Wallace Festival brought Atlanta theaters together

This fall’s Naomi Wallace Festival of plays saw its greatest success in what it implies about Atlanta’s theater community. It wasn’t a citywide sensation, as the lyrical, leftist playwright received no keys to the city or had any specialty drinks named after her. And the series of plays and readings weren’t all necessarily financial hits, although Synchronicity Performance Group extended the run of its production of One Flea Spare, perhaps the festival’s most entertaining show (especially considering its depiction of the class struggle during London’s Great Plague).

Never considered a “commercial” playwright, Wallace has infrequently seen her work produced in America, despite high critical esteem and a provocative body of work. Her plays can be marked by angry jokes, angrier politics and unabashed sexuality, setting up some risk for the dozen or so Atlanta theaters that participated in the festival.

Spearheaded by Theater Emory’s Vinnie Murphy long before the events of Sept. 11, the festival saw the staging of works that would prove eerily relevant, such as PushPush Theater’s In the Heart of America and Actor’s Express’ “The Retreating World,” which dealt with issues such as the Persian Gulf War and the Iraqi embargo. Other plays proved intriguing without such hot-button issues, like Theater Emory’s haunting The Trestle at Pope Lick Creek or Georgia Shakespeare Festival’s reading of Wallace’s rich new work, The Inland Sea.
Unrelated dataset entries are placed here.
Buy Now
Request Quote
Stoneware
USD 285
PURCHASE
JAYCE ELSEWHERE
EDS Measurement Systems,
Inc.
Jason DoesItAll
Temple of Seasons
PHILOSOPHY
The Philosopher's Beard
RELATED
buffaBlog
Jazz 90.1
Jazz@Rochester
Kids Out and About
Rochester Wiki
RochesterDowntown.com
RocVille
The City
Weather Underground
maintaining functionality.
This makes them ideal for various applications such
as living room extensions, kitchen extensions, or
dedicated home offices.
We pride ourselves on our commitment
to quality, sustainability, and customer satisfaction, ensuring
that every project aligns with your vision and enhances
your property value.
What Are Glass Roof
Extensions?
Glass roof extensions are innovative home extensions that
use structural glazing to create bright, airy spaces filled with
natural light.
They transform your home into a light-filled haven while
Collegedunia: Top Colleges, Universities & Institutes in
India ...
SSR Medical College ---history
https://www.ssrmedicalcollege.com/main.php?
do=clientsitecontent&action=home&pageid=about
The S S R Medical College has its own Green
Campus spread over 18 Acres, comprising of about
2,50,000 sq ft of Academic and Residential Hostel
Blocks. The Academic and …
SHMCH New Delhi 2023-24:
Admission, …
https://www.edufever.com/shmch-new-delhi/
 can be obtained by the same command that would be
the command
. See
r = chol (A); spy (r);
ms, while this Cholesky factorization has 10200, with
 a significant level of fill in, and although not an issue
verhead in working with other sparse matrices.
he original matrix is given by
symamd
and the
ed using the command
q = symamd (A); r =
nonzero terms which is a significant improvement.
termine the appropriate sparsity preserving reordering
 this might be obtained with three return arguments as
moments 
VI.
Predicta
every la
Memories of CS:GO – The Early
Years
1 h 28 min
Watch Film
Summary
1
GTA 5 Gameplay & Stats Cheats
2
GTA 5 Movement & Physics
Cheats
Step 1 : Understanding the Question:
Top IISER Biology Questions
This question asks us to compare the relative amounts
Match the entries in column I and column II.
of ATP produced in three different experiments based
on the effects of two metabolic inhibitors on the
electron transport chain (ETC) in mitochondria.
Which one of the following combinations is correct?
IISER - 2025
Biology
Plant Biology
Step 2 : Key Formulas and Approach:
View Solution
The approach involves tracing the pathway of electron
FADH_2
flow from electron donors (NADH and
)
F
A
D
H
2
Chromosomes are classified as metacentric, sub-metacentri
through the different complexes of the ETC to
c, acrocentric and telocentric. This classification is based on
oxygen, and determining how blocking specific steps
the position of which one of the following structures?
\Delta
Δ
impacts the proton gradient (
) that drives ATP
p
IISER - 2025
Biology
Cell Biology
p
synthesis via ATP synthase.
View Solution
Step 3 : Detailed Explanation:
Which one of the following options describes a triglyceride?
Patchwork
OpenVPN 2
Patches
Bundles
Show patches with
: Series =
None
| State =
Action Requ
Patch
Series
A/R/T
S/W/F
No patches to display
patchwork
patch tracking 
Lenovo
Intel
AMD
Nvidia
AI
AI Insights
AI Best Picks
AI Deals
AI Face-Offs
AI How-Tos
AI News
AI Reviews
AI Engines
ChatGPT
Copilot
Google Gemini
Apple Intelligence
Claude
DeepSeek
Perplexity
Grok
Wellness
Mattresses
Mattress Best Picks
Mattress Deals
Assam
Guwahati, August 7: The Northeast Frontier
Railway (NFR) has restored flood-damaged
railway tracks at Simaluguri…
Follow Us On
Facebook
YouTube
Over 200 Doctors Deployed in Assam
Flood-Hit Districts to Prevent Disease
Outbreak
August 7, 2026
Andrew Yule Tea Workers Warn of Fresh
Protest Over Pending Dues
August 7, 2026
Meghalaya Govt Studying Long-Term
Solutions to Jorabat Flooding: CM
But the most heartening aspect of the Naomi Wallace Festival was the way it proved that Atlanta playhouses aren’t just willing but are truly eager to come together and collaborate for a worthy cause. Many of the participating theater groups are recently formed groups with young members, quite possibly eager to claim Wallace as an important voice of their generation (as opposed to long-established playwrights like David Mamet and Sam Shepard). Rallying around Naomi Wallace, the festival demonstrates that this generation may be far less jaded and more idealistic than its slacker reputation.??